■ **PROBLEM TO SOLVE**:
Go through the data below and return each line where the string "stamping" appears.

■ **GIVEN DATA**:
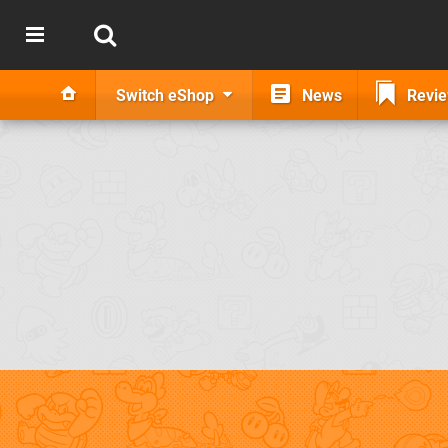
Switch eShop
News
Revi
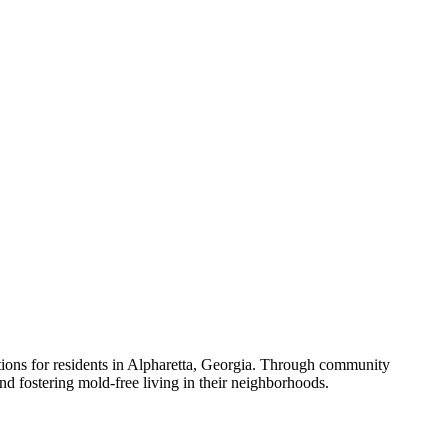
utions for residents in Alpharetta, Georgia. Through community
nd fostering mold-free living in their neighborhoods.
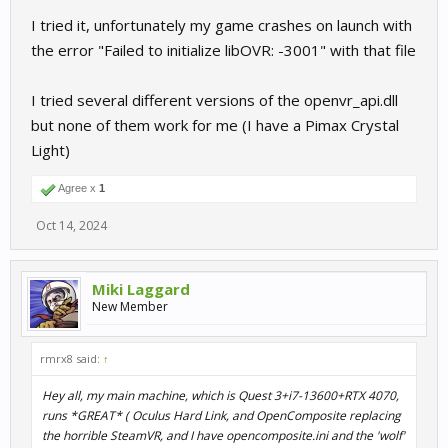
I tried it, unfortunately my game crashes on launch with
the error "Failed to initialize libOVR: -3001" with that file
I tried several different versions of the openvr_api.dll
but none of them work for me (I have a Pimax Crystal
Light)
Agree x
1
Oct 14, 2024
Miki Laggard
New Member
rmrx8 said:
↑
Hey all, my main machine, which is Quest 3+i7-13600+RTX 4070,
runs *GREAT* ( Oculus Hard Link, and OpenComposite replacing
the horrible SteamVR, and I have opencomposite.ini and the 'wolf'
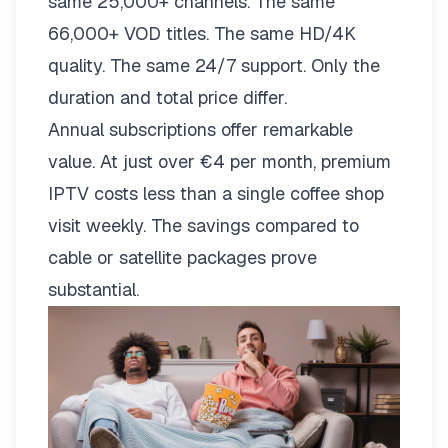
same 25,000+ channels. The same
66,000+ VOD titles. The same HD/4K
quality. The same 24/7 support. Only the
duration and total price differ.
Annual subscriptions offer remarkable
value. At just over €4 per month, premium
IPTV costs less than a single coffee shop
visit weekly. The savings compared to
cable or satellite packages prove
substantial.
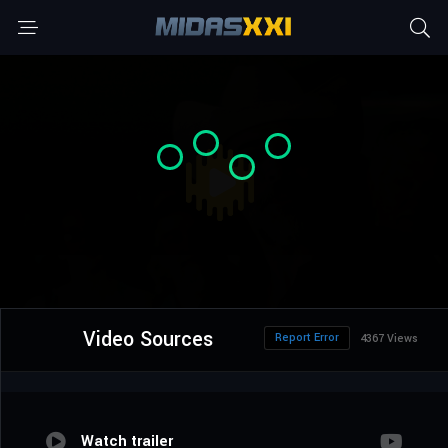
Video Sources
Report Error
4367 Views
Watch trailer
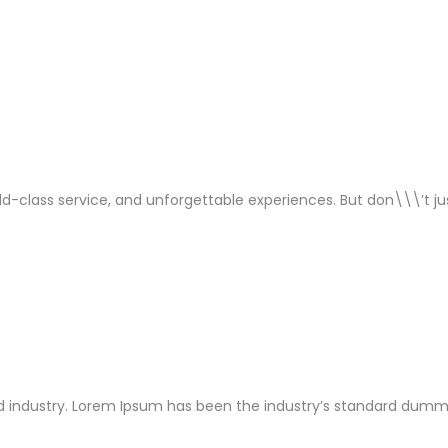
orld-class service, and unforgettable experiences. But don\\\’t j
 industry. Lorem Ipsum has been the industry’s standard dummy 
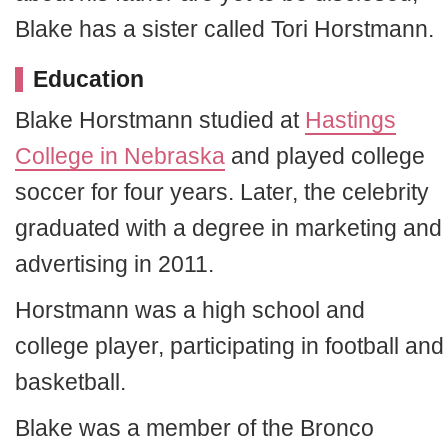
Blake has a sister called Tori Horstmann.
Education
Blake Horstmann studied at
Hastings
College in Nebraska
and played college
soccer for four years. Later, the celebrity
graduated with a degree in marketing and
advertising in 2011.
Horstmann was a high school and
college player, participating in football and
basketball.
Blake was a member of the Bronco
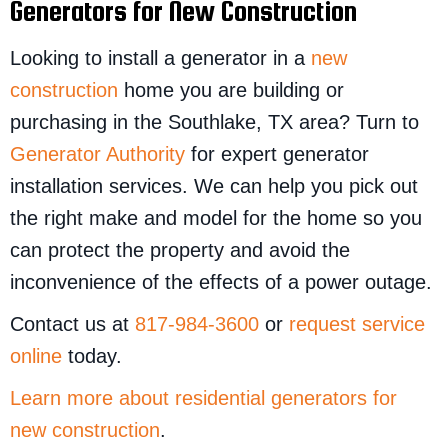
Generators for New Construction
Looking to install a generator in a
new
construction
home you are building or
purchasing in the Southlake, TX area? Turn to
Generator Authority
for expert generator
installation services. We can help you pick out
the right make and model for the home so you
can protect the property and avoid the
inconvenience of the effects of a power outage.
Contact us at
817-984-3600
or
request service
online
today.
Learn more about residential generators for
new construction
.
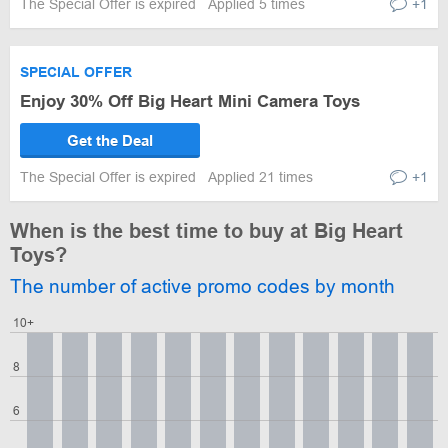
The Special Offer is expired
Applied 5 times
+1
SPECIAL OFFER
Enjoy 30% Off Big Heart Mini Camera Toys
Get the Deal
The Special Offer is expired
Applied 21 times
+1
When is the best time to buy at Big Heart
Toys?
The number of active promo codes by month
10+
8
6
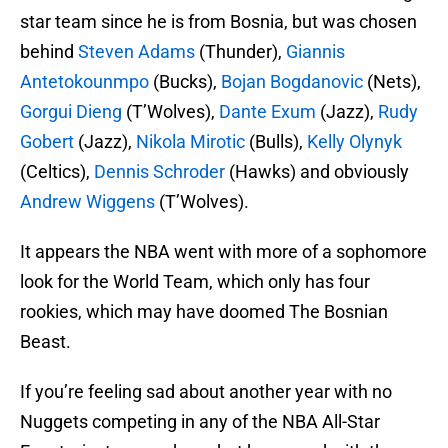
star team since he is from Bosnia, but was chosen
behind
Steven Adams
(Thunder),
Giannis
Antetokounmpo
(Bucks),
Bojan Bogdanovic
(Nets),
Gorgui Dieng
(T’Wolves),
Dante Exum
(Jazz),
Rudy
Gobert
(Jazz),
Nikola Mirotic
(Bulls),
Kelly Olynyk
(Celtics),
Dennis Schroder
(Hawks) and obviously
Andrew Wiggens
(T’Wolves).
It appears the NBA went with more of a sophomore
look for the World Team, which only has four
rookies, which may have doomed The Bosnian
Beast.
If you’re feeling sad about another year with no
Nuggets competing in any of the NBA All-Star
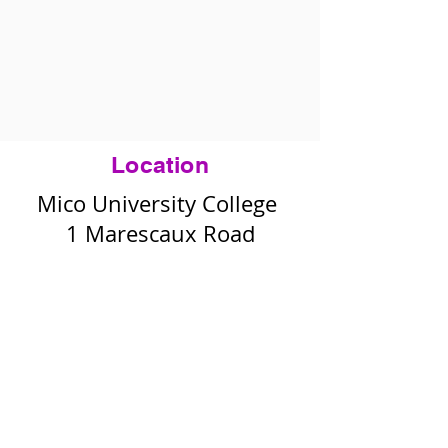
Location
Mico University College
1 Marescaux Road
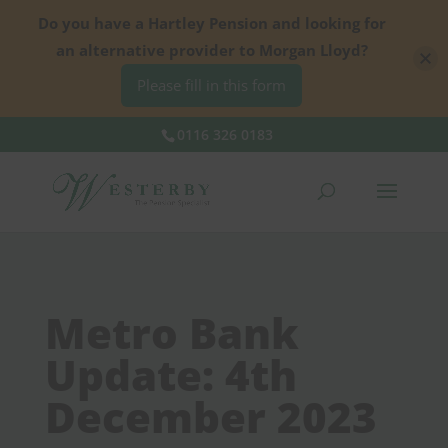
Do you have a Hartley Pension and looking for
an alternative provider to Morgan Lloyd?
Please fill in this form
0116 326 0183
Metro Bank
Update: 4th
December 2023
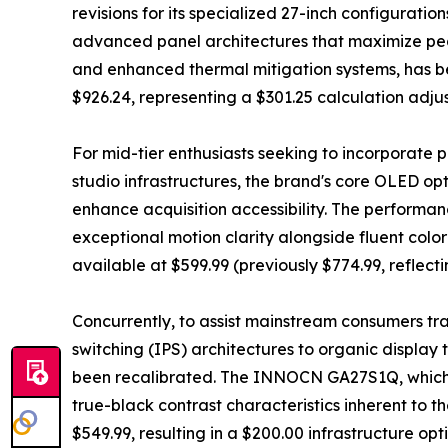
revisions for its specialized 27-inch configur
advanced panel architectures that maximize pe
and enhanced thermal mitigation systems, has be
$926.24, representing a $301.25 calculation adju
For mid-tier enthusiasts seeking to incorporate 
studio infrastructures, the brand's core OLED op
enhance acquisition accessibility. The perform
exceptional motion clarity alongside fluent colo
available at $599.99 (previously $774.99, reflect
Concurrently, to assist mainstream consumers tra
switching (IPS) architectures to organic display
been recalibrated. The INNOCN GA27S1Q, which r
true-black contrast characteristics inherent to t
$549.99, resulting in a $200.00 infrastructure opt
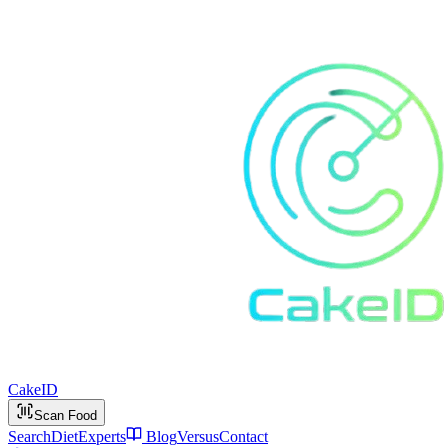
Cake
ID
Scan Food
Search
Diet
Experts
Blog
Versus
Contact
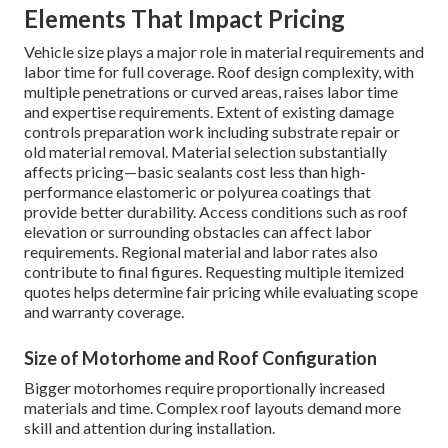
Elements That Impact Pricing
Vehicle size plays a major role in material requirements and
labor time for full coverage. Roof design complexity, with
multiple penetrations or curved areas, raises labor time
and expertise requirements. Extent of existing damage
controls preparation work including substrate repair or
old material removal. Material selection substantially
affects pricing—basic sealants cost less than high-
performance elastomeric or polyurea coatings that
provide better durability. Access conditions such as roof
elevation or surrounding obstacles can affect labor
requirements. Regional material and labor rates also
contribute to final figures. Requesting multiple itemized
quotes helps determine fair pricing while evaluating scope
and warranty coverage.
Size of Motorhome and Roof Configuration
Bigger motorhomes require proportionally increased
materials and time. Complex roof layouts demand more
skill and attention during installation.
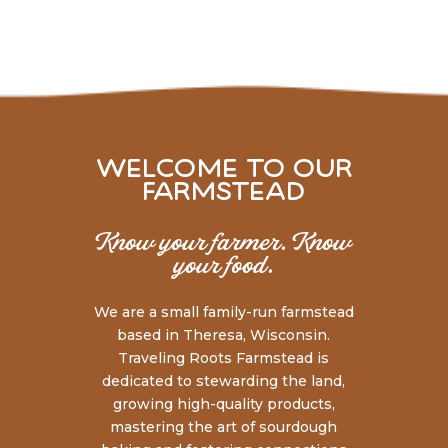
welcome to our
farmstead
Know your farmer. Know
your food.
We are a small family-run farmstead
based in Theresa, Wisconsin.
Traveling Roots Farmstead is
dedicated to stewarding the land,
growing high-quality products,
mastering the art of sourdough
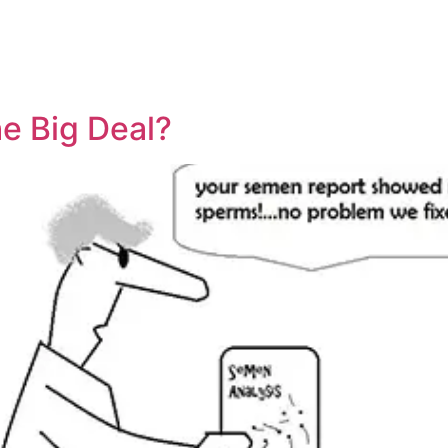
ty
Sexual Health
Fertility Treatments
Men’s Health 
About Us
Free Tools
he Big Deal?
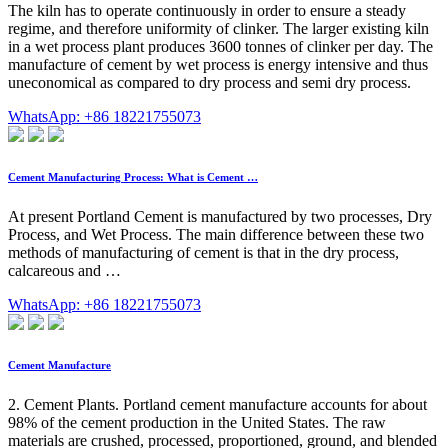
The kiln has to operate continuously in order to ensure a steady
regime, and therefore uniformity of clinker. The larger existing kiln
in a wet process plant produces 3600 tonnes of clinker per day. The
manufacture of cement by wet process is energy intensive and thus
uneconomical as compared to dry process and semi dry process.
WhatsApp: +86 18221755073
Cement Manufacturing Process: What is Cement …
At present Portland Cement is manufactured by two processes, Dry
Process, and Wet Process. The main difference between these two
methods of manufacturing of cement is that in the dry process,
calcareous and …
WhatsApp: +86 18221755073
Cement Manufacture
2. Cement Plants. Portland cement manufacture accounts for about
98% of the cement production in the United States. The raw
materials are crushed, processed, proportioned, ground, and blended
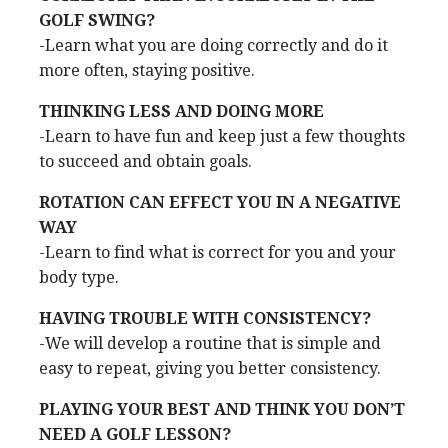
GOLF SWING?
-Learn what you are doing correctly and do it
more often, staying positive.
THINKING LESS AND DOING MORE
-Learn to have fun and keep just a few thoughts
to succeed and obtain goals.
ROTATION CAN EFFECT YOU IN A NEGATIVE
WAY
-Learn to find what is correct for you and your
body type.
HAVING TROUBLE WITH CONSISTENCY?
-We will develop a routine that is simple and
easy to repeat, giving you better consistency.
PLAYING YOUR BEST AND THINK YOU DON’T
NEED A GOLF LESSON?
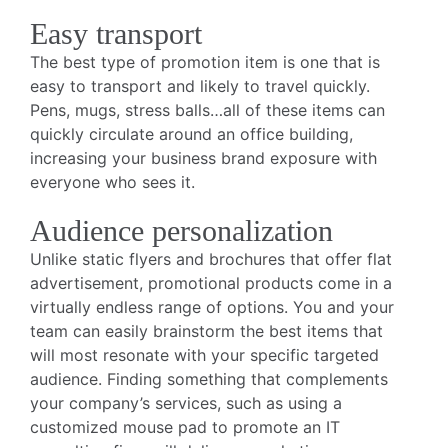
Easy transport
The best type of promotion item is one that is
easy to transport and likely to travel quickly.
Pens, mugs, stress balls…all of these items can
quickly circulate around an office building,
increasing your business brand exposure with
everyone who sees it.
Audience personalization
Unlike static flyers and brochures that offer flat
advertisement, promotional products come in a
virtually endless range of options. You and your
team can easily brainstorm the best items that
will most resonate with your specific targeted
audience. Finding something that complements
your company’s services, such as using a
customized mouse pad to promote an IT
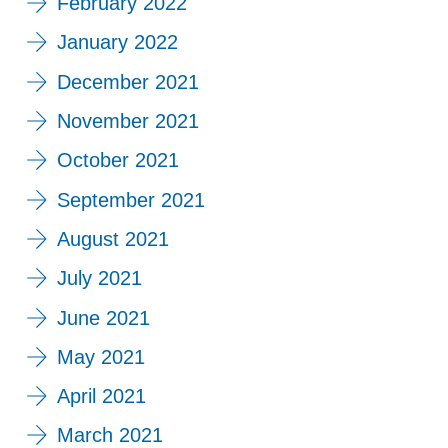
February 2022
January 2022
December 2021
November 2021
October 2021
September 2021
August 2021
July 2021
June 2021
May 2021
April 2021
March 2021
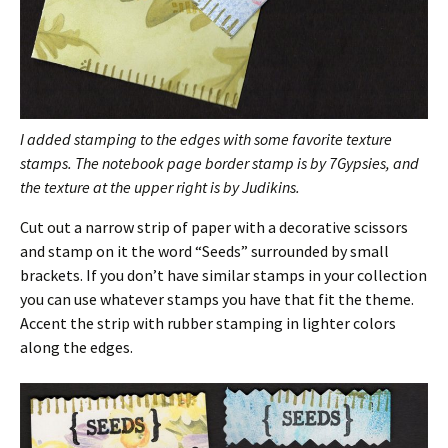
I added stamping to the edges with some favorite texture
stamps.
The notebook page border stamp is by 7Gypsies, and
the texture at the upper right is by Judikins.
Cut out a narrow strip of paper with a decorative scissors
and stamp on it the word “Seeds” surrounded by small
brackets. If you don’t have similar stamps in your collection
you can use whatever stamps you have that fit the theme.
Accent the strip with rubber stamping in lighter colors
along the edges.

■ **SOLUTION**:
I added stamping to the edges with some favorite texture
Accent the strip with rubber stamping in lighter colors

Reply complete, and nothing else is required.